Author: Guest Columnist Jim Angus, DCRAC Volunteer attorney
At bottom, Delaware is becoming an increasingly hostile environment for both its residents and quality of life. And what makes this so scary is that, without exception, political affiliation and level of elected position (congressional representative or senator, governor, attorney general, state senator, state representative and county councils) render the same consistent tone-deaf reply to a population that asks government to do what only government can do, i.e. provide for the general welfare, provide a free public education and protect the citizenry. Many of our elected officials wonder: where can I go that tells me what I am supposed to do? Simple - the Preamble to the State Constitution:
. . . . all people have by nature the rights of . . . enjoying and defending life and liberty, of acquiring and protecting reputation and property, and in general of obtaining objects suitable to their condition, without injury by one to another; and as these rights are essential to their welfare, for due exercise thereof, power is inherent in them; and therefore all just authority in the institutions of political society is derived from the people, and established with their consent, to advance their happiness; and they may for this end, as circumstances require, from time to time, alter their Constitution of government.

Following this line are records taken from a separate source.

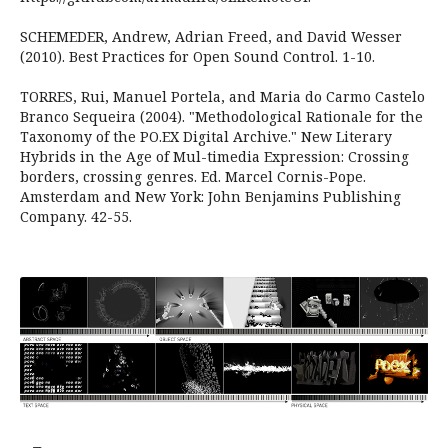
SCHEMEDER, Andrew, Adrian Freed, and David Wesser
(2010). Best Practices for Open Sound Control. 1-10.
TORRES, Rui, Manuel Portela, and Maria do Carmo Castelo
Branco Sequeira (2004). "Methodological Rationale for the
Taxonomy of the PO.EX Digital Archive." New Literary
Hybrids in the Age of Mul-timedia Expression: Crossing
borders, crossing genres. Ed. Marcel Cornis-Pope.
Amsterdam and New York: John Benjamins Publishing
Company. 42-55.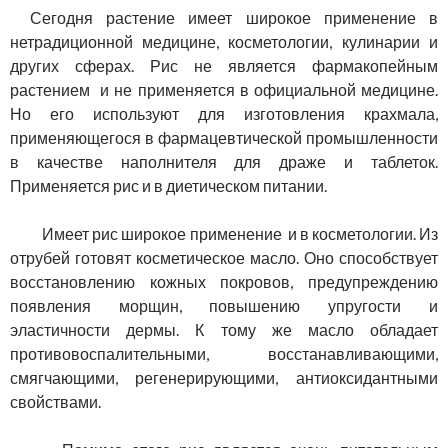
Сегодня растение имеет широкое применение в
нетрадиционной медицине, косметологии, кулинарии и
других сферах. Рис не является фармакопейным
растением и не применяется в официальной медицине.
Но его используют для изготовления крахмала,
применяющегося в фармацевтической промышленности
в качестве наполнителя для драже и таблеток.
Применяется рис и в диетическом питании.
Имеет рис широкое применение и в косметологии. Из
отрубей готовят косметическое масло. Оно способствует
восстановлению кожных покровов, предупреждению
появления морщин, повышению упругости и
эластичности дермы. К тому же масло обладает
противовоспалительными, восстанавливающими,
смягчающими, регенерирующими, антиоксидантными
свойствами.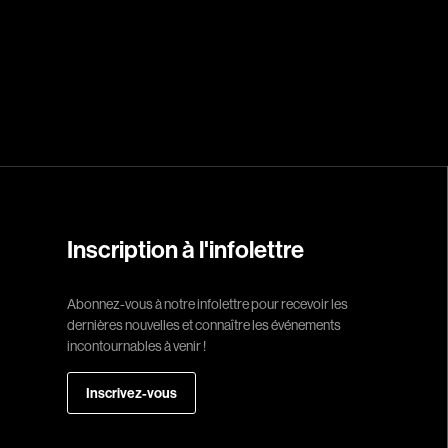
Réalisateur
(Daniel Grou) Po
Adam Camil
Adams Dominiqu
Albernhe Trembl
Aliassa Babek
Inscription à l'infolettre
Allard Gabriel
Allen Jeremy Pete
Abonnez-vous à notre infolettre pour recevoir les
dernières nouvelles et connaître les événements
Almond Paul
incontournables à venir !
André G. Laurain
Angrignon Yves
Inscrivez-vous
Antaki Joseph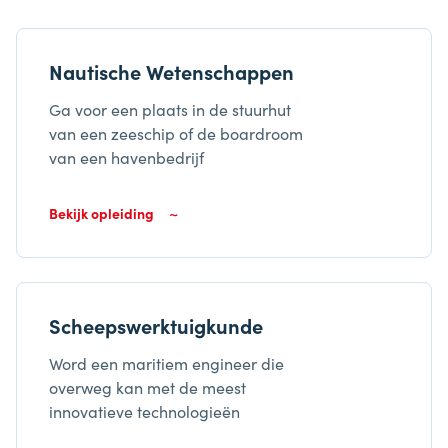
Nautische Wetenschappen
Ga voor een plaats in de stuurhut
van een zeeschip of de boardroom
van een havenbedrijf
Bekijk opleiding
Scheepswerktuigkunde
Word een maritiem engineer die
overweg kan met de meest
innovatieve technologieën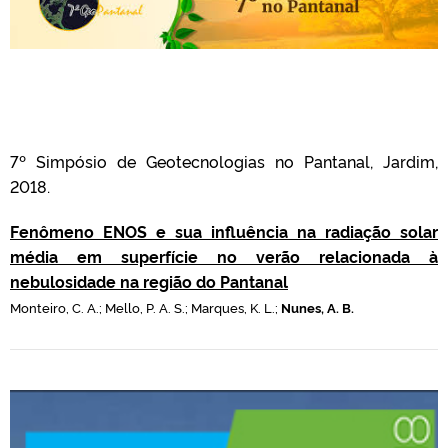
7º Simpósio de Geotecnologias no Pantanal, Jardim,
2018.
Fenômeno ENOS e sua influência na radiação solar
média em superfície no verão relacionada à
nebulosidade na região do Pantanal
Monteiro, C. A.; Mello, P. A. S.; Marques, K. L.;
Nunes, A. B.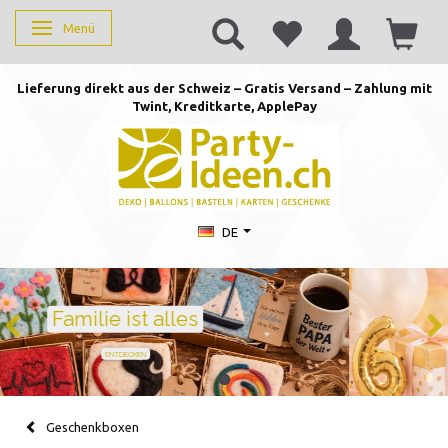
Menü
Anzeige ändern
Lieferung direkt aus der Schweiz – Gratis Versand – Zahlung mit
Twint, Kreditkarte, AppleP
ay
DE
Geburtstag feiern mit Stil
Ballons · Tischdeko · Karten · Zahlen
GEBURTSTAGSDEKO ENTDECKEN
Geschenkboxen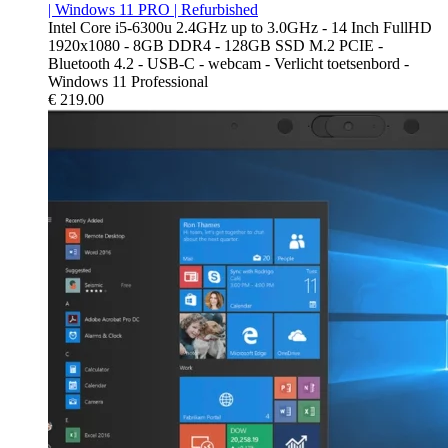
| Windows 11 PRO | Refurbished
Intel Core i5-6300u 2.4GHz up to 3.0GHz - 14 Inch FullHD
1920x1080 - 8GB DDR4 - 128GB SSD M.2 PCIE -
Bluetooth 4.2 - USB-C - webcam - Verlicht toetsenbord -
Windows 11 Professional
€
219.00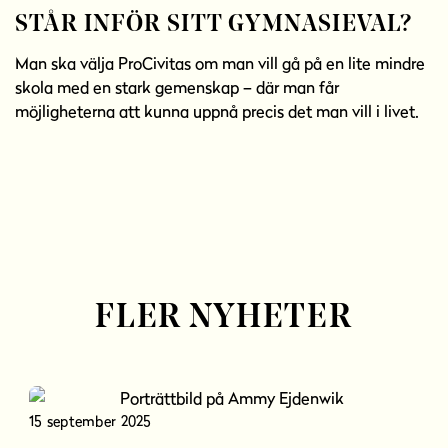
STÅR INFÖR SITT GYMNASIEVAL?
Man ska välja ProCivitas om man vill gå på en lite mindre
skola med en stark gemenskap – där man får
möjligheterna att kunna uppnå precis det man vill i livet.
FLER NYHETER
15 september 2025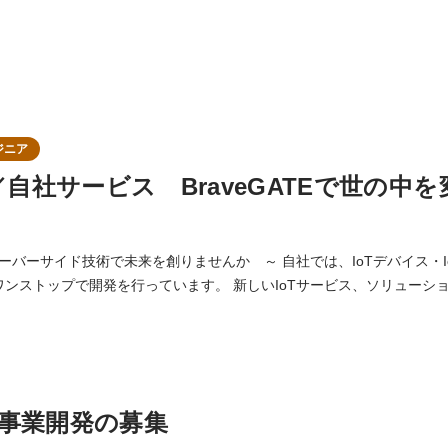
ジニア
／自社サービス BraveGATEで世の中
で未来を創りませんか ～ 自社では、IoTデバイス・IoTネットワーク・
を行っています。 新しいIoTサービス、ソリューションを一から自分で開
イディアを形にする絶好の場所です。 ものづくりに興味がある方 マルチに色々
なエンジニアをやっていきたい方には、絶好の環境です。 また、プ
事業開発の募集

Now down here in Sussex County we have a County Council that is oblivious to demographic trends. About 14 people a day move into Sussex County and have been doing so for over 8 years, roughly 41,000 people, rain or shine, and they are greeted by an infrastructure typified by 1950s nostalgia: in roads with ditches for shoulders and telephone poles for guardrails, in fire and police protection guaranteed to arrive at a second scene in 45 minutes, in overcrowded schools with no relief or adequate budget in sight, and the list goes on. Confront our County Council or local state representatives with this reality and blame is heaped on the other buggers: that nasty DELDOT, that mean state legislature, etc. Nary one will acknowledge the County’s tsunamic approval of building permits and zoning changes over the last 10 years as the culprit. In the face of this emerging catastrophe, with the exception of Mr. Cole, our county council members stare into the distance, emotionless and mute as if emulating Easter Island Moai.
The latest embarrassment to community living in Delaware is that clean water is not a resident’s right. Ask 50 Delawareans on the street how important clean water is to them and you should get a positive response by 90%. In Dover, the case for clean water can’t even get out of bed and tie its shoes. Our riches of elected officials seem content to relegate the demand for clean water to the dustbin of PTA revenue generation. In Sussex County, if you have a septic system and/or a well for water, you had better get busy with Sunday bake-sales if you hope ever to get access to treated water and sewer.
Easter Island was settled by a Polynesian seafarers who sailed great distances even by today’s standards. After settling Easter Island, the core of their craft was the availability of enormous trees ripe for ship building. And yet, when Easter Island was discovered by Dutch navigator Jacob Roggeveen on Easter Sunday in 1722, not one large tree remained on the island with which to build a sea-worthy vessel. What were Easter Islanders thinking when they felled the last 50 foot tree?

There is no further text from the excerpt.